A good example is of this Don Johnson, a professional blackjack player who made the news a few years ago after scooping some huge wins at a few casinos in Atlantic City. Johnson was a typical whale to begin with, a man who regularly gambled and lost so much money that he secured a deal with the Tropicana to give him a 20% rebate on his losses. The Tropicana, along with the other big casinos in the city, also gave him all of the other perks you would expect.
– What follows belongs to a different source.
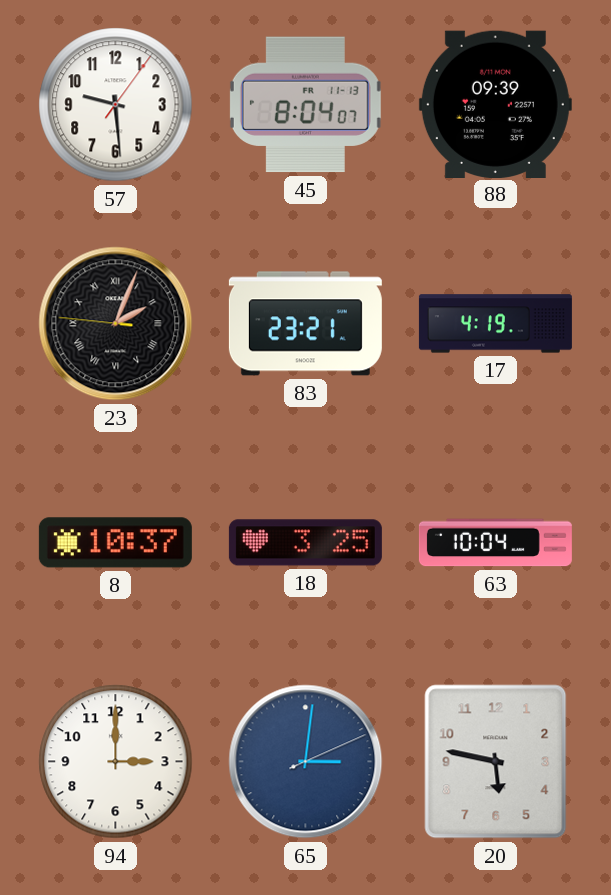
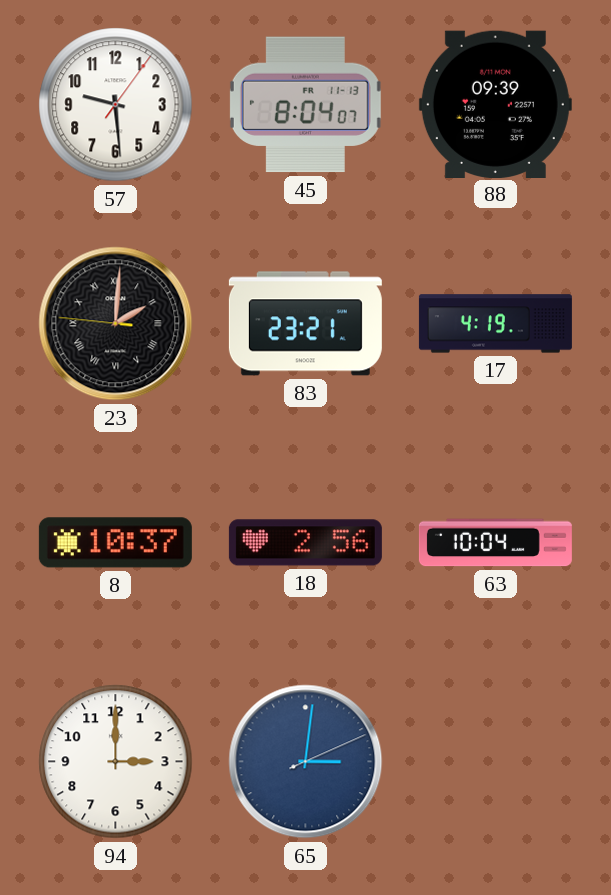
23: 2:03 -> 2:00
18: 3:25 -> 2:56
20: 5:47 -> none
But Johnson had an ace up his sleeve, a plan, because he wasn’t a whale but a card shark in disguise. Johnson began playing blackjack 15 years before his stint in Atlantic City and developed a taste for the game. He stresses that he never counted cards, and just had a knack for the game. Whatever the reason, Johnson made close to $6 million in the Tropicana in just a couple of months. And as soon as he did so, they cut him off. No more perks, no more VIP treatment. He was gambling the same amount of money, if not more, but he was winning and therefore not considered an asset to the casino. And we’re not talking about consistent wins, which might make more sense, but as soon as Johnson pushed himself out of the red, they took away the silver platters.
Johnson’s skills led him to accumulate winnings of over $15 million in just five months, hitting Borgata and Caesar’s, alongside the Tropicana. For Johnson, of course, it doesn’t really matter. He can afford all the lavish suites, champagne and 3-course meals that he wants, but it goes to show that as soon as you start winning, you stop being a VIP in the eyes of the casino.